L'idea di fondo del Legislatore è stata quella di prevedere uno strumento per offrire, ai soggetti non fallibili in quanto espressamente esclusi dall'art. 1 L.F., la possibilità di concordare con i creditori un piano di ristrutturazione dei debiti con conseguente esdebitazione del soggetto in crisi e soddisfazione dei creditori[34].

Per sovraindebitamento, nel testo legislativo come integrato dal decreto crescita bis, si intende quella "situazione di perdurante squilibrio tra le obbligazioni assunte ed il patrimonio prontamente liquidabile per farvi fronte, che determina la rilevante difficoltà di adempiere le proprie obbligazioni ovvero la definitiva incapacità del debitore di adempiere regolarmente"[35].

Ciò che deve far riflettere è l'inciso aggiunto dalla novella apportata con legge di conversione 221 del 2012, " ovvero la definitiva incapacità del debitore di adempiere regolarmente" , giacché tale carattere di definitività può, piuttosto univocamente, essere ricondotto all'alveo dell'insolvenza fallimentare.

Un’aggiunta, quest’ultima, di non poco conto che va interpretata nel senso di un’apertura del legislatore della riforma verso nuove e più ampie prospettive per il ricorso al sovraindebitamento.

Attraverso il procedimento di sovraindebitamento[36], che si sviluppa sotto l'egida dell'autorità giudiziaria che dovrà omologare l'accordo - esercitando per tal via poteri analoghi a quelli a lei riservati nello strumento concordatario - e con l'ausilio di un organismo di composizione della crisi istituito ad hoc dalla novella, si giunge alla finale esdebitazione del soggetto in crisi[37].

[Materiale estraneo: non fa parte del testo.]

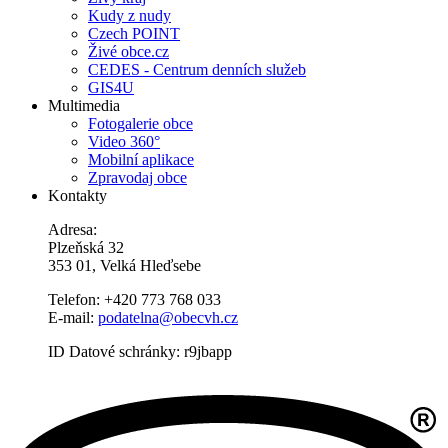
Kudy z nudy
Czech POINT
Živé obce.cz
CEDES - Centrum denních služeb
GIS4U
Multimedia
Fotogalerie obce
Video 360°
Mobilní aplikace
Zpravodaj obce
Kontakty
Adresa:
Plzeňská 32
353 01, Velká Hleďsebe
Telefon: +420 773 768 033
E-mail:
podatelna@obecvh.cz
ID Datové schránky: r9jbapp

La novella del 2012 ha assimilato ai soggetti esclusi ex art. 1 L.F.[38] finanche il consumatore[39] al quale è riservato un iter di composizione della crisi parzialmente differente rispetto a quello previsto per il debitore - imprenditore, dovendo predisporre un piano - e non un accordo come nel caso dell'imprenditore - che si evolva in un regolamento negoziale dei propri debiti, che andrà sottoposto, in ogni caso, al Tribunale per l'omologazione.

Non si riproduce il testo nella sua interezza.